→ Task instructions: Would you write out, word for word, each line of the records below from the top through the one holding "Grandes dates de"?

Saved entries
■ ■ ■ ■ ■ ■ ■
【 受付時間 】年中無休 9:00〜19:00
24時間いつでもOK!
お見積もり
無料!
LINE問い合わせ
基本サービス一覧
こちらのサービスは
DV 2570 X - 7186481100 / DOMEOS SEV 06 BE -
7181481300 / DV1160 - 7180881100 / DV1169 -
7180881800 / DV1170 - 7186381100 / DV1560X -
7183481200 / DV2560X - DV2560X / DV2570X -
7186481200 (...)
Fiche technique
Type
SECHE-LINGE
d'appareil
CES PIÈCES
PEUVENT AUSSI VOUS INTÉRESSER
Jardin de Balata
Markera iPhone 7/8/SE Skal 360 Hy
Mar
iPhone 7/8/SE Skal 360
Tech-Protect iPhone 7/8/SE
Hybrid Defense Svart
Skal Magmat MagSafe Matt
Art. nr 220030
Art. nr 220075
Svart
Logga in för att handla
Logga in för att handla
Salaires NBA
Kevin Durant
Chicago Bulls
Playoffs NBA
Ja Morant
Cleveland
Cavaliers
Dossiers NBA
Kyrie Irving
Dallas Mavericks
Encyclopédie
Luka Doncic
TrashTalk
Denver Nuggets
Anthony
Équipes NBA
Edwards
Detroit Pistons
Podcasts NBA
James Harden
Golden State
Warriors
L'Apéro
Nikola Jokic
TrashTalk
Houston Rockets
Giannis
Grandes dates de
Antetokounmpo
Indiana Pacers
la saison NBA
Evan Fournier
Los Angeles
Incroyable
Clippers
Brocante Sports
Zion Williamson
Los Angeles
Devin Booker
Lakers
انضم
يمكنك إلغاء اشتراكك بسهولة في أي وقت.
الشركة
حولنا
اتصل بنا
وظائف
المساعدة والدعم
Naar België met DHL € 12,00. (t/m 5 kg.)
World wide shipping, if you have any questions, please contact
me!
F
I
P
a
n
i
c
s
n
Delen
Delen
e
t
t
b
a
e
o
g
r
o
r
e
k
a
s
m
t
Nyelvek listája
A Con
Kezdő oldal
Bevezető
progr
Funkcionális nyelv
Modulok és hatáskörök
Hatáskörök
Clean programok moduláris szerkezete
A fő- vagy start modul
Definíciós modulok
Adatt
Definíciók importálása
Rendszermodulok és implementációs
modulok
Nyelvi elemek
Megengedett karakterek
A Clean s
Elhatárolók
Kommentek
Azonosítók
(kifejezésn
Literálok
■ ■ ■ ■ ■ ■ ■
→ Task answer:
【 受付時間 】年中無休 9:00〜19:00
24時間いつでもOK!
お見積もり
無料!
LINE問い合わせ
基本サービス一覧
こちらのサービスは
DV 2570 X - 7186481100 / DOMEOS SEV 06 BE -
7181481300 / DV1160 - 7180881100 / DV1169 -
7180881800 / DV1170 - 7186381100 / DV1560X -
7183481200 / DV2560X - DV2560X / DV2570X -
7186481200 (...)
Fiche technique
Type
SECHE-LINGE
d'appareil
CES PIÈCES
PEUVENT AUSSI VOUS INTÉRESSER
Jardin de Balata
Markera iPhone 7/8/SE Skal 360 Hy
Mar
iPhone 7/8/SE Skal 360
Tech-Protect iPhone 7/8/SE
Hybrid Defense Svart
Skal Magmat MagSafe Matt
Art. nr 220030
Art. nr 220075
Svart
Logga in för att handla
Logga in för att handla
Salaires NBA
Kevin Durant
Chicago Bulls
Playoffs NBA
Ja Morant
Cleveland
Cavaliers
Dossiers NBA
Kyrie Irving
Dallas Mavericks
Encyclopédie
Luka Doncic
TrashTalk
Denver Nuggets
Anthony
Équipes NBA
Edwards
Detroit Pistons
Podcasts NBA
James Harden
Golden State
Warriors
L'Apéro
Nikola Jokic
TrashTalk
Houston Rockets
Giannis
Grandes dates de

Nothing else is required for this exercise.